Research output: Contribution to journalArticle

Original languageEnglish
Pages (from-to)605-615
Number of pages11
JournalWorld Journal of Biological Psychiatry
Issue number8
Publication statusPublished - Dec 2011

King's Authors


Objectives. Emotional dysregulation in bipolar disorder is thought to arise from dysfunction within prefrontal cortical regions involved in cognitive control coupled with increased or aberrant activation within regions engaged in emotional processing. The aim of this study was to determine the common and distinct patterns of functional brain abnormalities during reward and working memory processing in patients with bipolar disorder.

Methods. Participants were 36 euthymic bipolar disorder patients and 37 healthy comparison subjects matched for age, sex and IQ. Functional magnetic resonance imaging (fMRI) was conducted during the Iowa Gambling Task (IGT) and the n-back working memory task.
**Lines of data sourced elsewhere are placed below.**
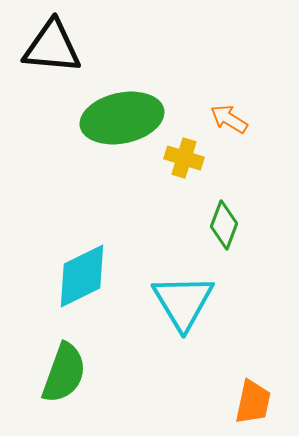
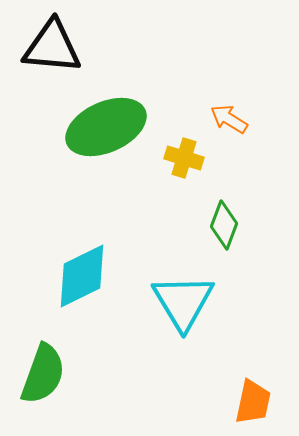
green ellipse: moved 16 px left, 9 px down; rotated 12 degrees counterclockwise
green semicircle: moved 21 px left, 1 px down
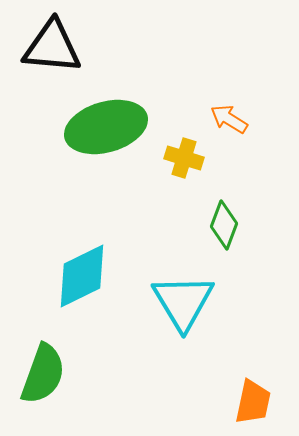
green ellipse: rotated 8 degrees clockwise
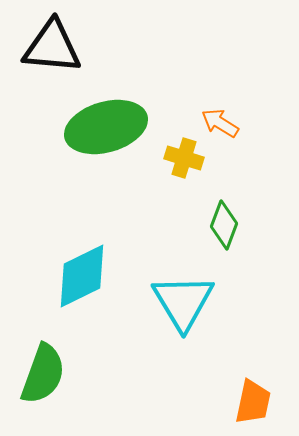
orange arrow: moved 9 px left, 4 px down
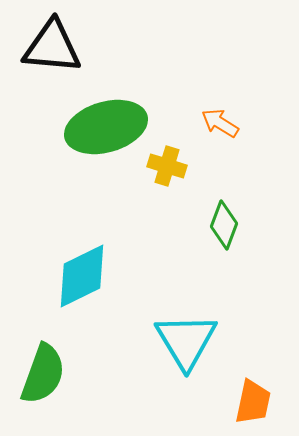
yellow cross: moved 17 px left, 8 px down
cyan triangle: moved 3 px right, 39 px down
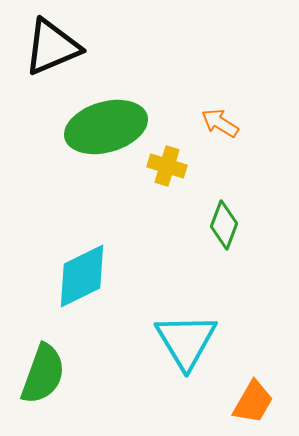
black triangle: rotated 28 degrees counterclockwise
orange trapezoid: rotated 18 degrees clockwise
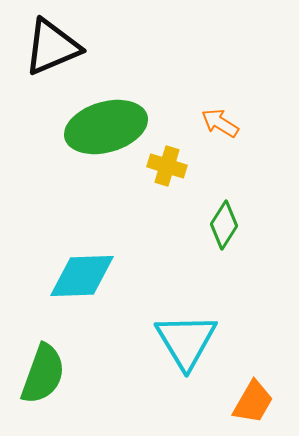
green diamond: rotated 12 degrees clockwise
cyan diamond: rotated 24 degrees clockwise
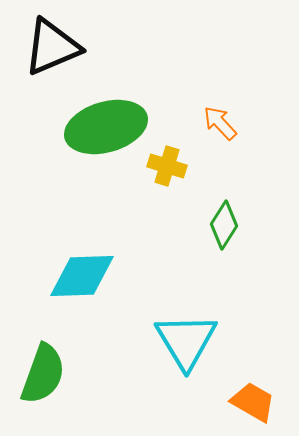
orange arrow: rotated 15 degrees clockwise
orange trapezoid: rotated 90 degrees counterclockwise
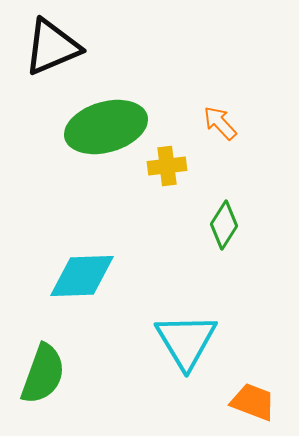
yellow cross: rotated 24 degrees counterclockwise
orange trapezoid: rotated 9 degrees counterclockwise
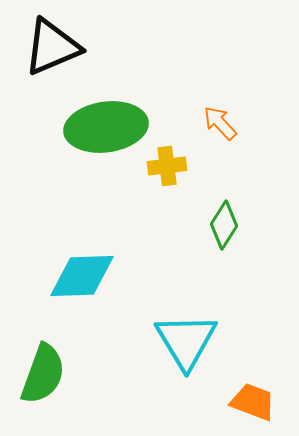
green ellipse: rotated 8 degrees clockwise
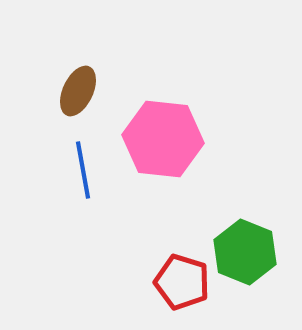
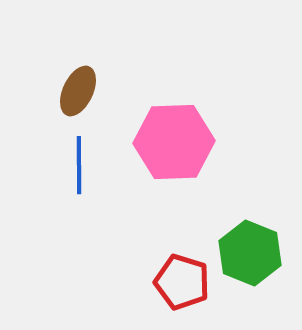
pink hexagon: moved 11 px right, 3 px down; rotated 8 degrees counterclockwise
blue line: moved 4 px left, 5 px up; rotated 10 degrees clockwise
green hexagon: moved 5 px right, 1 px down
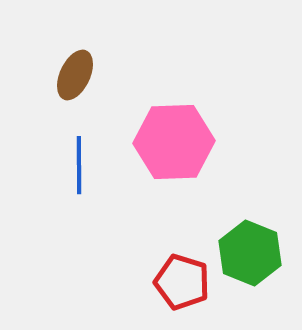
brown ellipse: moved 3 px left, 16 px up
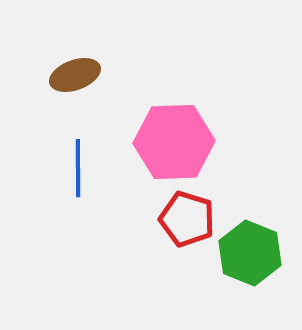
brown ellipse: rotated 45 degrees clockwise
blue line: moved 1 px left, 3 px down
red pentagon: moved 5 px right, 63 px up
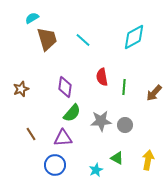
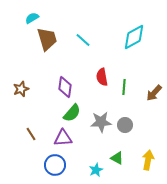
gray star: moved 1 px down
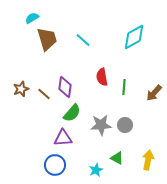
gray star: moved 3 px down
brown line: moved 13 px right, 40 px up; rotated 16 degrees counterclockwise
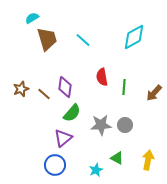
purple triangle: rotated 36 degrees counterclockwise
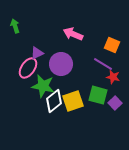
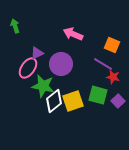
purple square: moved 3 px right, 2 px up
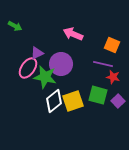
green arrow: rotated 136 degrees clockwise
purple line: rotated 18 degrees counterclockwise
green star: moved 2 px right, 9 px up
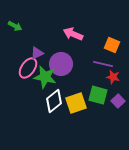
yellow square: moved 3 px right, 2 px down
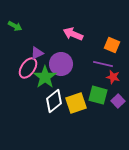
green star: rotated 25 degrees clockwise
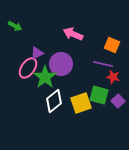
green square: moved 1 px right
yellow square: moved 5 px right
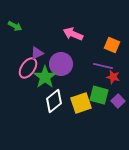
purple line: moved 2 px down
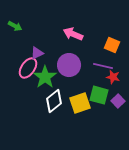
purple circle: moved 8 px right, 1 px down
yellow square: moved 1 px left
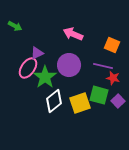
red star: moved 1 px down
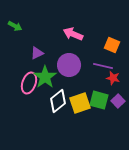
pink ellipse: moved 1 px right, 15 px down; rotated 15 degrees counterclockwise
green square: moved 5 px down
white diamond: moved 4 px right
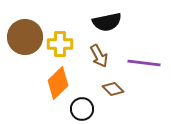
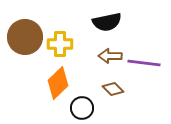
brown arrow: moved 11 px right; rotated 120 degrees clockwise
black circle: moved 1 px up
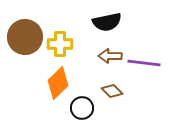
brown diamond: moved 1 px left, 2 px down
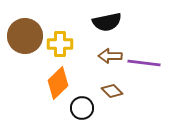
brown circle: moved 1 px up
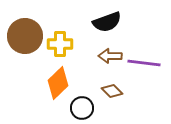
black semicircle: rotated 8 degrees counterclockwise
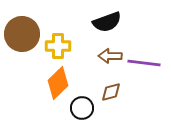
brown circle: moved 3 px left, 2 px up
yellow cross: moved 2 px left, 2 px down
brown diamond: moved 1 px left, 1 px down; rotated 60 degrees counterclockwise
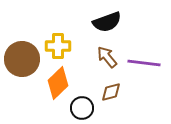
brown circle: moved 25 px down
brown arrow: moved 3 px left, 1 px down; rotated 50 degrees clockwise
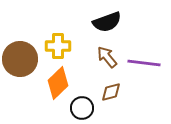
brown circle: moved 2 px left
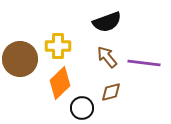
orange diamond: moved 2 px right
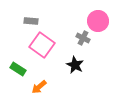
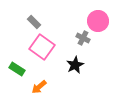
gray rectangle: moved 3 px right, 1 px down; rotated 40 degrees clockwise
pink square: moved 2 px down
black star: rotated 18 degrees clockwise
green rectangle: moved 1 px left
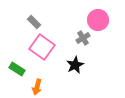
pink circle: moved 1 px up
gray cross: rotated 32 degrees clockwise
orange arrow: moved 2 px left; rotated 35 degrees counterclockwise
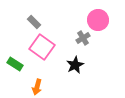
green rectangle: moved 2 px left, 5 px up
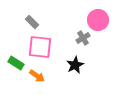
gray rectangle: moved 2 px left
pink square: moved 2 px left; rotated 30 degrees counterclockwise
green rectangle: moved 1 px right, 1 px up
orange arrow: moved 11 px up; rotated 70 degrees counterclockwise
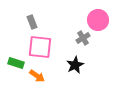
gray rectangle: rotated 24 degrees clockwise
green rectangle: rotated 14 degrees counterclockwise
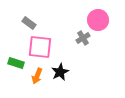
gray rectangle: moved 3 px left, 1 px down; rotated 32 degrees counterclockwise
black star: moved 15 px left, 7 px down
orange arrow: rotated 77 degrees clockwise
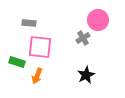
gray rectangle: rotated 32 degrees counterclockwise
green rectangle: moved 1 px right, 1 px up
black star: moved 26 px right, 3 px down
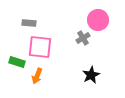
black star: moved 5 px right
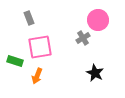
gray rectangle: moved 5 px up; rotated 64 degrees clockwise
pink square: rotated 15 degrees counterclockwise
green rectangle: moved 2 px left, 1 px up
black star: moved 4 px right, 2 px up; rotated 18 degrees counterclockwise
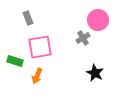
gray rectangle: moved 1 px left
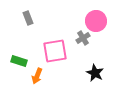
pink circle: moved 2 px left, 1 px down
pink square: moved 15 px right, 4 px down
green rectangle: moved 4 px right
Results. During both tasks, patients with bipolar disorder demonstrated a pattern of inefficient engagement within the ventral frontopolar prefrontal cortex with evidence of segregation along the medial-lateral dimension for reward and working memory processing, respectively. Moreover, patients also showed greater activation in the anterior cingulate cortex during the Iowa Gambling Task and in the insula during the n-back task.

Conclusions. Our data implicate ventral frontopolar dysfunction as a core abnormality underpinning bipolar disorder and confirm that overactivation in regions involved in emotional arousal is present even in tasks that do not typically engage emotional systems.